The exchange escalated when Meeks alleged that World Liberty Financial "actively lines the pockets of the president's family" through arrangements connected to foreign governments and ties to the Binance exchange. He demanded Gould commit to holding the firm to identical scrutiny applied to other applicants, framing the question as a test of whether the OCC head still served the public interest. Gould declined to preview any decision but defended the agency's review process, insisting that World Liberty's file would be evaluated on the same legal criteria as every prior crypto trust applicant the office has processed.
Context for the dispute lies in the OCC's expanding role as the gatekeeper for institutional blockchain firms seeking federal banking status. Since Gould took office in July 2025, the agency has approved or conditionally cleared national trust charters for Coinbase, Ripple, BitGo, Circle, Fidelity Digital Assets and Paxos — a roster that has redrawn the boundary between regulated banking and digital-asset custody. Democratic lawmakers argue the pace of approvals reflects a loosening of prudential standards, while industry counsel view the charters as the long-awaited bridge for stablecoin issuers and custodians to operate inside the federal perimeter.
Senator Elizabeth Warren has separately requested the OCC pause its review of the Trump family application, contending that several recent approvals went to "seemingly ineligible companies" in apparent violation of federal banking statutes. Her intervention adds to mounting pressure on Gould as the comptroller weighs an application whose approval would mark the first national trust charter granted to a venture with direct ties to a sitting president. The political stakes have transformed what would ordinarily be a technical chartering decision into a flashpoint over conflicts of interest, regulatory independence and the appropriate guardrails around presidential business activity.

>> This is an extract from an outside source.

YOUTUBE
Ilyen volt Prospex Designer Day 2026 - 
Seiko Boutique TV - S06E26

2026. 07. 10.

In a separate development reshaping how technology firms ship software, Anthropic disclosed that its Claude model now authors more than 80% of the code merged into the company's internal codebase. Engineers are reportedly producing roughly eight times more code than they did in 2024, a productivity shift the firm credits to the transition from suggestion-based assistance to autonomous code execution. Before Claude Code entered research preview in February 2025, the share of AI-authored merges sat in the low single digits, indicating a step-change in how engineering throughput is being measured at frontier AI laboratories.

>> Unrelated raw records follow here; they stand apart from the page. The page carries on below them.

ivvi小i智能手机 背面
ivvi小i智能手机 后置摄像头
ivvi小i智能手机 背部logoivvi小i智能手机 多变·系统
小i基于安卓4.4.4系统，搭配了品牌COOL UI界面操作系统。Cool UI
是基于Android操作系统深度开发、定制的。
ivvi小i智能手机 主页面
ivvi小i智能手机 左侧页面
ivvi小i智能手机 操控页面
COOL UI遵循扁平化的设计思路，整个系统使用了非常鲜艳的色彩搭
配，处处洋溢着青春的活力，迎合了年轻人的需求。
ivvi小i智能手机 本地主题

Anthropic's accompanying report, titled "When AI Builds Itself," argues the industry may be approaching a regime in which human oversight becomes the principal bottleneck on further model development. The study lays out three possible trajectories: AI progress could plateau, humans could retain decision authority while delegating execution, or systems could begin contributing materially to the design of their own successors — a pattern the firm describes as recursive self-improvement. Anthropic stopped short of predicting which path will dominate but warned that the timeline could compress faster than institutions, regulators or capital allocators are currently prepared to handle.

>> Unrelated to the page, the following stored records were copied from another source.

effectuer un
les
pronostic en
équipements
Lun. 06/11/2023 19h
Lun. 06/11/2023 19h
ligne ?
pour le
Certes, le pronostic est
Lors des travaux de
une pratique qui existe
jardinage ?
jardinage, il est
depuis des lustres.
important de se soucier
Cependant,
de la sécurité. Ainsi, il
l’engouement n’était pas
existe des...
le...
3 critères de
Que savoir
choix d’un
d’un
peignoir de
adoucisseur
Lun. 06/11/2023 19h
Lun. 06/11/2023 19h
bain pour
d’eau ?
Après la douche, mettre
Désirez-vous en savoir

Taken together, the two stories sketch the dominant narrative of this cycle: institutional and regulatory architecture is being rewritten in real time to accommodate technologies that move faster than the rule-making process. The OCC dispute illustrates how chartering decisions traditionally reserved for technocrats have become proxy battles over executive influence, while Anthropic's disclosures show how the labor of code production itself is migrating away from human hands. Both threads point to a market in which capital, compliance and compute are converging — and where the speed of approval, deployment and oversight will increasingly determine which firms define the next phase of the DeFi, altcoin and consensus mechanism landscape.